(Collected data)
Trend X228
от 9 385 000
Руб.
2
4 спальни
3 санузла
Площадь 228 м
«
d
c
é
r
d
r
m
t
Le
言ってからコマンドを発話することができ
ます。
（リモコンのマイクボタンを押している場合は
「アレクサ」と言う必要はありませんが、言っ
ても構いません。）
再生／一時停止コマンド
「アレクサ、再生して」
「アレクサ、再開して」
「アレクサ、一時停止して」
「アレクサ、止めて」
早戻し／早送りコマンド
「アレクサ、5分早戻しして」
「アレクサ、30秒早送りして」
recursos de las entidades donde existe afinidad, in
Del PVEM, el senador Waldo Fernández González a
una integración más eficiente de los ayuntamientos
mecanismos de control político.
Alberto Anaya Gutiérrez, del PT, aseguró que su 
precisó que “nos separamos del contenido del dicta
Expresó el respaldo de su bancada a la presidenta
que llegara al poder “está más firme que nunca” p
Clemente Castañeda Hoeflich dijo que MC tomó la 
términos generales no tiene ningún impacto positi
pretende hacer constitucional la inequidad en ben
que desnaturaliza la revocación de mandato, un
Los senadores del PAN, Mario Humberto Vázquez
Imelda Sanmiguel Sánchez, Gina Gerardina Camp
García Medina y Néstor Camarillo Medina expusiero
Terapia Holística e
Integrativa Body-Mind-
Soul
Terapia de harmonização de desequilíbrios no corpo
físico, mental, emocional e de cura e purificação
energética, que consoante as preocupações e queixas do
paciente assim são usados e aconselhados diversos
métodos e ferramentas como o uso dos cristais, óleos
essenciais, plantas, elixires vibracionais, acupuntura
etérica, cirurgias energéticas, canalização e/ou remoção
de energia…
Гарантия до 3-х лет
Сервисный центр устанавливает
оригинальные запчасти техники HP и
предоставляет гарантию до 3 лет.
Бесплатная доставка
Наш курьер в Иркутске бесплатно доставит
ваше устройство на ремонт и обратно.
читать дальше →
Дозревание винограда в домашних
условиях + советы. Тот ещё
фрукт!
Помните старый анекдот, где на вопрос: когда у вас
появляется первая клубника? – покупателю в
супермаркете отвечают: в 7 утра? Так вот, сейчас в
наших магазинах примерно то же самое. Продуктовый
--
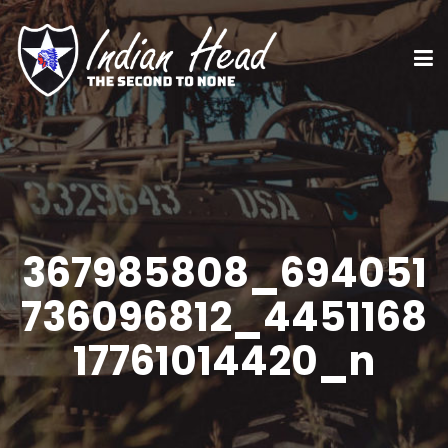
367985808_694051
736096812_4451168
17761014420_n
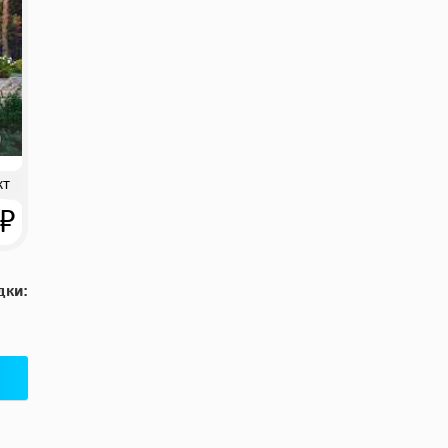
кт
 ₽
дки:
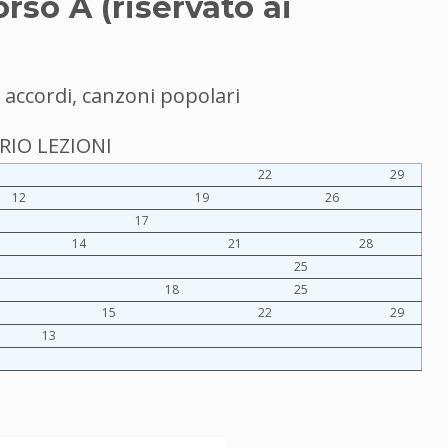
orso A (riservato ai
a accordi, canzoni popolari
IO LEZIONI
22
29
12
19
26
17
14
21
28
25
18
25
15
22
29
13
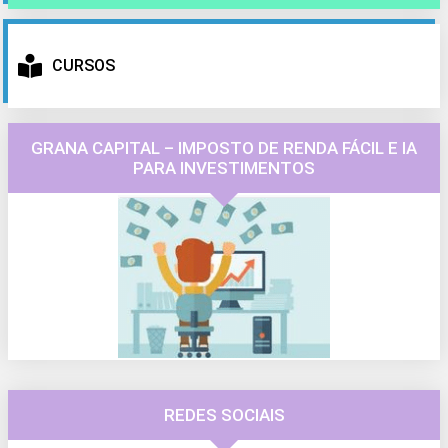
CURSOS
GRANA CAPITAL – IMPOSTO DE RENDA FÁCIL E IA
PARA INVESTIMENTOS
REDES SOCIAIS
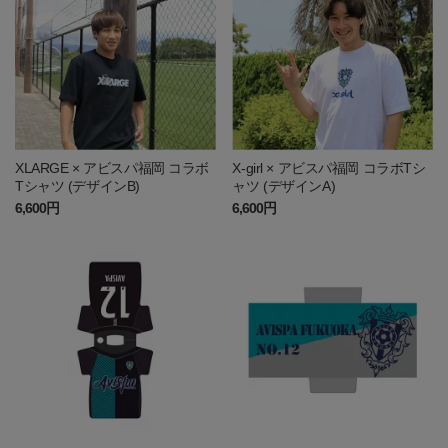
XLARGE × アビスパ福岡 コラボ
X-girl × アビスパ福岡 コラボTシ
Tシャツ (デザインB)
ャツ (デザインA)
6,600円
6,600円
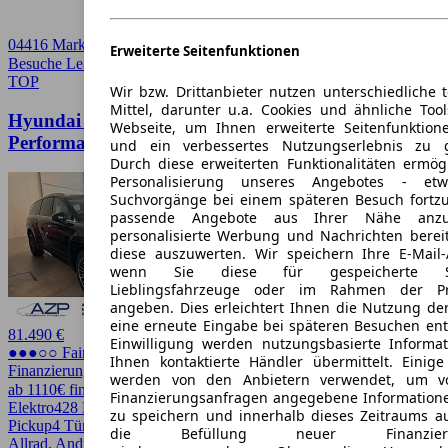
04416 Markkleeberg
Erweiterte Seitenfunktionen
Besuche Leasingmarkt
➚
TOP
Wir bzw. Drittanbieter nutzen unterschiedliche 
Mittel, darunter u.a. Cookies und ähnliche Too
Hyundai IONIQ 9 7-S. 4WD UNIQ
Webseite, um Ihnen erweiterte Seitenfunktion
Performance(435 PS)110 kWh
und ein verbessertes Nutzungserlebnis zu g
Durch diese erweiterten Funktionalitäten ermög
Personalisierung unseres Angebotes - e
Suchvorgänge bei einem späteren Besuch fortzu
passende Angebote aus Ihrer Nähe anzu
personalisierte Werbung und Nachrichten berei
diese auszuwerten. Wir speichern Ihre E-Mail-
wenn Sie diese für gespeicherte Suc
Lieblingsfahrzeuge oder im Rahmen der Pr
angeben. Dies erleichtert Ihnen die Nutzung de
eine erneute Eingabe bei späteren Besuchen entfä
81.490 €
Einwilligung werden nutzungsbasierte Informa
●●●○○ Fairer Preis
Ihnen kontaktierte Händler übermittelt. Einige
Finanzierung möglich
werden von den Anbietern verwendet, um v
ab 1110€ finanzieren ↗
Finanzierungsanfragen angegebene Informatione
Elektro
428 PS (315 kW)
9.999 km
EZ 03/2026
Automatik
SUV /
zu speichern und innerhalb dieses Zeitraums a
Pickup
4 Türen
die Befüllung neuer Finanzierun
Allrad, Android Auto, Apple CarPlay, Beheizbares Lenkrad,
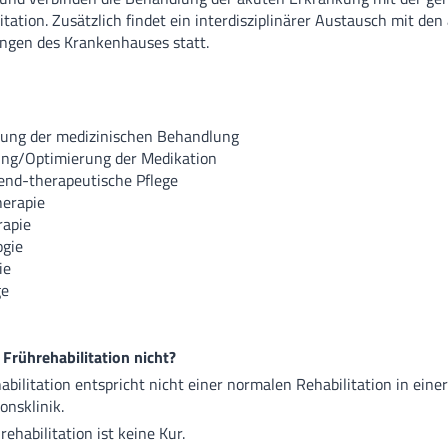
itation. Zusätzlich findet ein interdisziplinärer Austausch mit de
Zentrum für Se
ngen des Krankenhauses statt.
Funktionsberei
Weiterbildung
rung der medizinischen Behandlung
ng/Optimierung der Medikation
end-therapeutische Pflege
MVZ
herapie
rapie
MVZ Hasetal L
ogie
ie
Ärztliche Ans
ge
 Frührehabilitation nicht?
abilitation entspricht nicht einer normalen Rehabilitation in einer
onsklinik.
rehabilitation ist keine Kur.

[EXERCISE GOAL]: What you return must be the lines above that run from the line with "Weiterbildung" to the line with "rehabilitation ist keine Kur.", inclusive, each copied exactly.

[ANSWER FOR THE TASK]:
Weiterbildung
rung der medizinischen Behandlung
ng/Optimierung der Medikation
end-therapeutische Pflege
MVZ
herapie
rapie
MVZ Hasetal L
ogie
ie
Ärztliche Ans
ge
 Frührehabilitation nicht?
abilitation entspricht nicht einer normalen Rehabilitation in einer
onsklinik.
rehabilitation ist keine Kur.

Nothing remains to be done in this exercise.